The striking association of APOL1 with a spectrum of non-diabetic forms of nephropathy in populations with recent African ancestry has altered the classification of CKD.24;25 APOL1 RRVs are also consistently associated with lower levels of CP, supporting extra-renal effects on the systemic vasculature.20;21 Unfortunately, extension of APOL1 results to myocardial infarctions and CVD mortality has yielded conflicting results, perhaps relating to confounding from APOL1 association with the recognized CVD risk factor “chronic kidney disease”.19-21;26 The present analyses are the first to assess a role for APOL1 RRVs in hemodialysis survival in African Americans with non-diabetes-attributed and diabetes-attributed ESRD. African American patients with two APOL1 RRVs and non-diabetic ESRD survived significantly longer after initiating hemodialysis than did those with zero/one APOL1 RRVs.
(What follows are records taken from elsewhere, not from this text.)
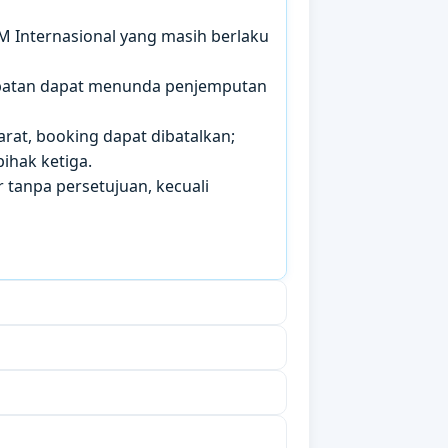
IM Internasional yang masih berlaku
mbatan dapat menunda penjemputan
arat, booking dapat dibatalkan;
ihak ketiga.
 tanpa persetujuan, kecuali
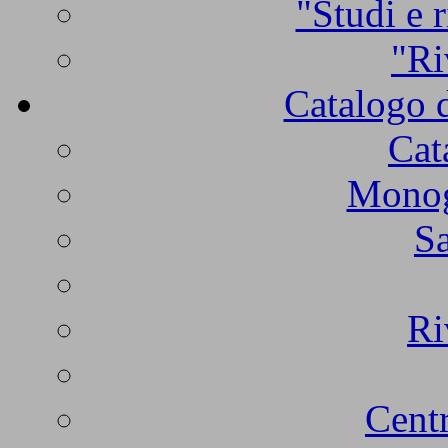
"Studi e r
"Ri
Catalogo d
Cat
Monogr
Sa
Ri
Centr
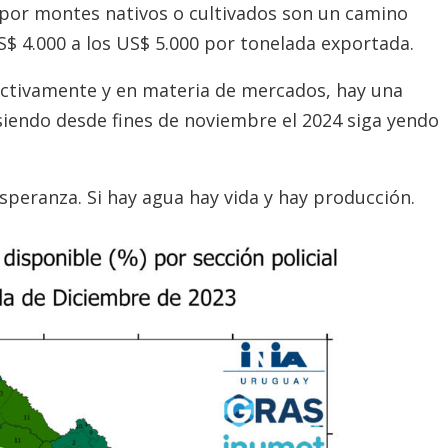
por montes nativos o cultivados son un camino
S$ 4.000 a los US$ 5.000 por tonelada exportada.
ctivamente y en materia de mercados, hay una
iendo desde fines de noviembre el 2024 siga yendo
speranza. Si hay agua hay vida y hay producción.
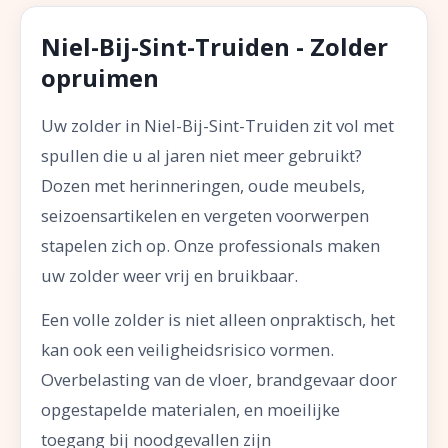
Niel-Bij-Sint-Truiden - Zolder
opruimen
Uw zolder in Niel-Bij-Sint-Truiden zit vol met
spullen die u al jaren niet meer gebruikt?
Dozen met herinneringen, oude meubels,
seizoensartikelen en vergeten voorwerpen
stapelen zich op. Onze professionals maken
uw zolder weer vrij en bruikbaar.
Een volle zolder is niet alleen onpraktisch, het
kan ook een veiligheidsrisico vormen.
Overbelasting van de vloer, brandgevaar door
opgestapelde materialen, en moeilijke
toegang bij noodgevallen zijn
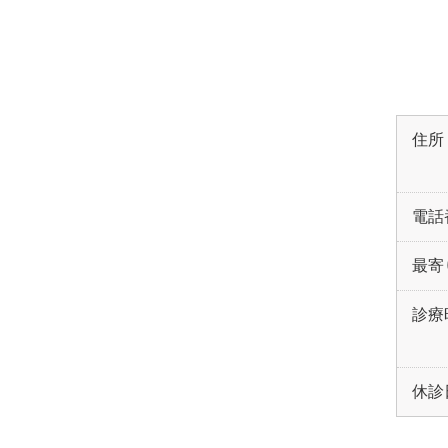
住所
電話
最寄
診療
休診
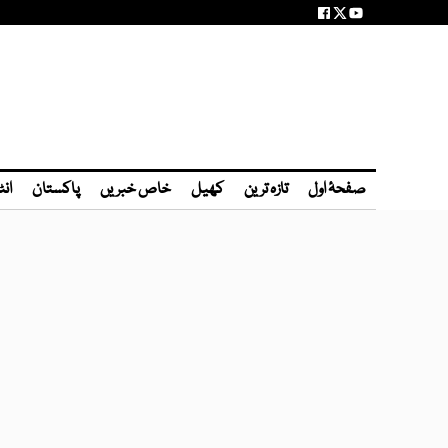
صفحۂ اول
تازہ ترین
کھیل
خاص خبریں
پاکستان
انٹ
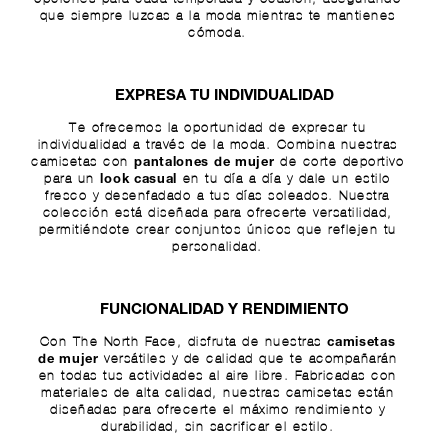
que siempre luzcas a la moda mientras te mantienes
cómoda.
EXPRESA TU INDIVIDUALIDAD
Te ofrecemos la oportunidad de expresar tu
individualidad a través de la moda. Combina nuestras
camisetas con
de corte deportivo
pantalones de mujer
para un
en tu día a día y dale un estilo
look casual
fresco y desenfadado a tus días soleados. Nuestra
colección está diseñada para ofrecerte versatilidad,
permitiéndote crear conjuntos únicos que reflejen tu
personalidad.
FUNCIONALIDAD Y RENDIMIENTO
Con The North Face, disfruta de nuestras
camisetas
versátiles y de calidad que te acompañarán
de mujer
en todas tus actividades al aire libre. Fabricadas con
materiales de alta calidad, nuestras camisetas están
diseñadas para ofrecerte el máximo rendimiento y
durabilidad, sin sacrificar el estilo.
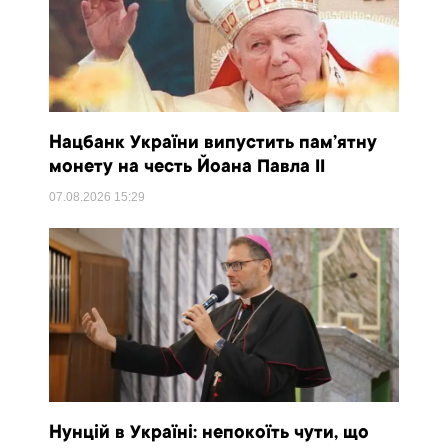
Нацбанк України випустить пам’ятну
монету на честь Йоана Павла II
07.08.2026
15:29
Нунцій в Україні: непокоїть чути, що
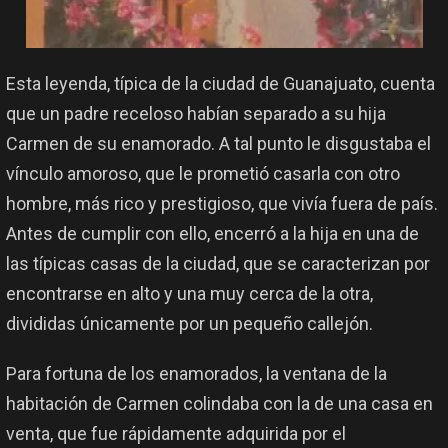
Esta leyenda, típica de la ciudad de Guanajuato, cuenta
que un padre receloso habían separado a su hija
Carmen de su enamorado. A tal punto le disgustaba el
vínculo amoroso, que le prometió casarla con otro
hombre, más rico y prestigioso, que vivía fuera de país.
Antes de cumplir con ello, encerró a la hija en una de
las típicas casas de la ciudad, que se caracterizan por
encontrarse en alto y una muy cerca de la otra,
divididas únicamente por un pequeño callejón.
Para fortuna de los enamorados, la ventana de la
habitación de Carmen colindaba con la de una casa en
venta, que fue rápidamente adquirida por el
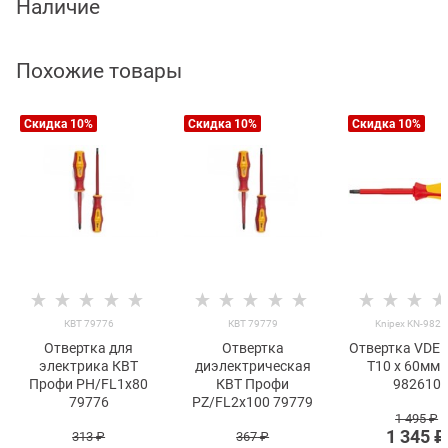
Наличие
Похожие товары
Скидка 10%
Скидка 10%
Скидка 10%
КВТ 79776
КВТ 79779
Knipex KN-982
Отвертка для
Отвертка
Отвертка VDE 
электрика КВТ
диэлектрическая
T10 x 60мм 
Профи PH/FL1x80
КВТ Профи
982610
79776
PZ/FL2x100 79779
1 495
 ₽
1 345
 ₽
313
 ₽
367
 ₽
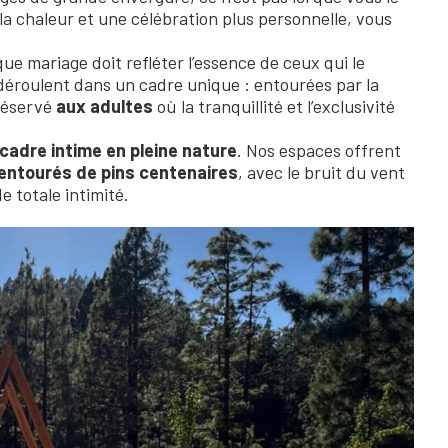
 la chaleur et une célébration plus personnelle, vous
e mariage doit refléter l’essence de ceux qui le
déroulent dans un cadre unique : entourées par la
 réservé
aux adultes
où la tranquillité et l’exclusivité
cadre intime en pleine nature
. Nos espaces offrent
entourés de pins centenaires
, avec le bruit du vent
 totale intimité.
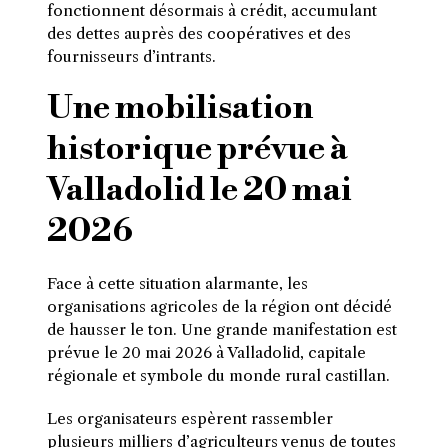
fonctionnent désormais à crédit, accumulant
des dettes auprès des coopératives et des
fournisseurs d’intrants.
Une mobilisation
historique prévue à
Valladolid le 20 mai
2026
Face à cette situation alarmante, les
organisations agricoles de la région ont décidé
de hausser le ton. Une grande manifestation est
prévue le 20 mai 2026 à Valladolid, capitale
régionale et symbole du monde rural castillan.
Les organisateurs espèrent rassembler
plusieurs milliers d’agriculteurs venus de toutes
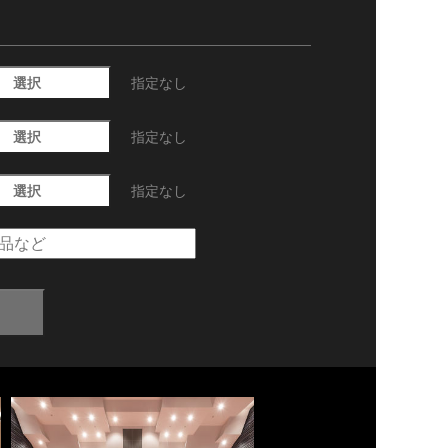
選択
指定なし
選択
指定なし
選択
指定なし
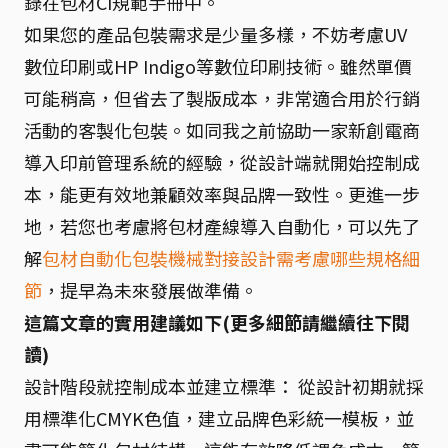
錄在包材CI規範手冊中。
如果您的產品包裝需求是少量多樣，不妨考慮UV
數位印刷或HP Indigo等數位印刷技術。雖然單價
可能稍高，但省去了製版成本，非常適合用於行銷
活動的客製化包裝。如同我之前協助一家新創電商
導入印前管理系統的經驗，從設計端就開始控制成
本，能更有效地兼顧效率與品牌一致性。更進一步
地，若您也考慮將包材產線導入自動化，可以先了
解
包材自動化包裝機械對接設計需考慮哪些規格細
節
，提早為未來發展做準備。
這篇文章的實用建議如下(更多細節請繼續往下閱
讀)
設計階段就控制成本並建立標準： 從設計初期就採
用標準化CMYK色值，建立品牌色彩統一模板，並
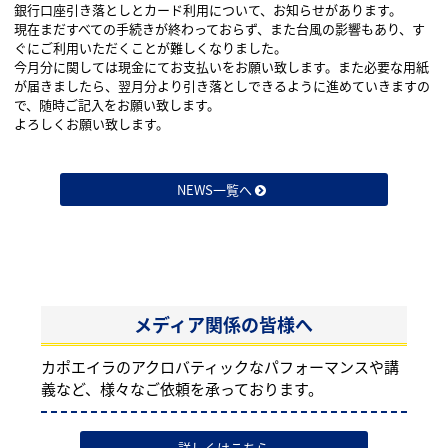
銀行口座引き落としとカード利用について、お知らせがあります。
現在まだすべての手続きが終わっておらず、また台風の影響もあり、す
ぐにご利用いただくことが難しくなりました。
今月分に関しては現金にてお支払いをお願い致します。また必要な用紙
が届きましたら、翌月分より引き落としできるように進めていきますの
で、随時ご記入をお願い致します。
よろしくお願い致します
。
NEWS一覧へ
メディア関係の皆様へ
カポエイラのアクロバティックなパフォーマンスや講
義など、様々なご依頼を承っております。
詳しくはこちら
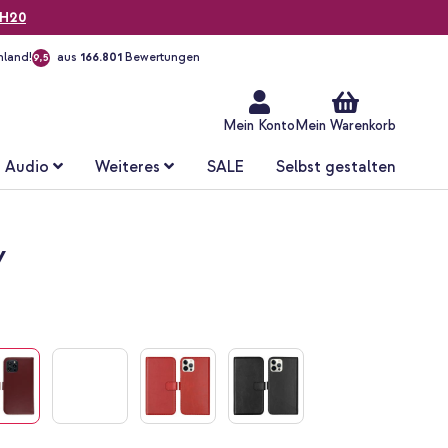
H20
hland!
aus
166.801
Bewertungen
9,5
Zum
Inhalt
springen
Mein Konto
Mein Warenkorb
Audio
Weiteres
SALE
Selbst gestalten
y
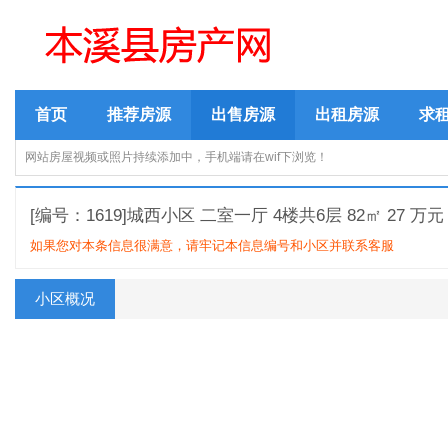
首页
推荐房源
出售房源
出租房源
求
网站房屋视频或照片持续添加中，手机端请在wif下浏览！
[编号：1619]城西小区 二室一厅 4楼共6层 82㎡ 27 万元
如果您对本条信息很满意，请牢记本信息编号和小区并联系客服
小区概况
In the full sample of 275 African Americans with non-diabetic ESRD, median survival was 20.2 months longer in those with two APOL1 RRVs, compared to those with zero/one RRVs. This overall pattern held when examined in patients initiating hemodialysis both before and after the age of 50 years. There were no significant differences in time to kidney transplantation based on APOL1 status in the patients with non-diabetic ESRD (data not shown). Whether the magnitude of the length of survival between earlier and later initiation of hemodialysis differs, APOL1 RRV-by-age interactions merit further investigation in larger samples. In contrast to patients with non-diabetic causes of ESRD, patients with diabetes as the primary cause of ESRD did not exhibit a significant APOL1 RRV relationship with dialysis survival. In fact, the non-significant effect was toward shorter survival with two APOL1 RRVs, compared to zero/one RRVs.

At least two factors may contribute to the longer survival on hemodialysis for non-diabetic individuals with two APOL1 RRVs. First, APOL1-associated nephropathies are often renal-limited forms of glomerulosclerosis, FSGS and FGGS without other organ involvement; progression of CKD in patients with diabetes from the Chronic Renal Insufficiency Cohort (CRIC) has also been observed.25;27;28 As such, dialysis patients with these disorders are less likely to have extra-renal atherosclerosis and this may prolong survival on hemodialysis. Second, the lower levels of CP in African Americans with two APOL1 RRVs may directly contribute to longer dialytic survival, relative to African Americans with fewer than two APOL1 RRVs.2;20;21 We note that although the majority of African American Study of Kidney Disease and Hypertension Cohort (AASK) participants with two APOL1 RRVs met the primary study end-point of death, dialysis, or doubling of serum creatinine concentration, most AASK end-points were renal in origin and few deaths were recorded.29;30 As such, results in the AASK, albeit underpowered, may support those in the present analysis.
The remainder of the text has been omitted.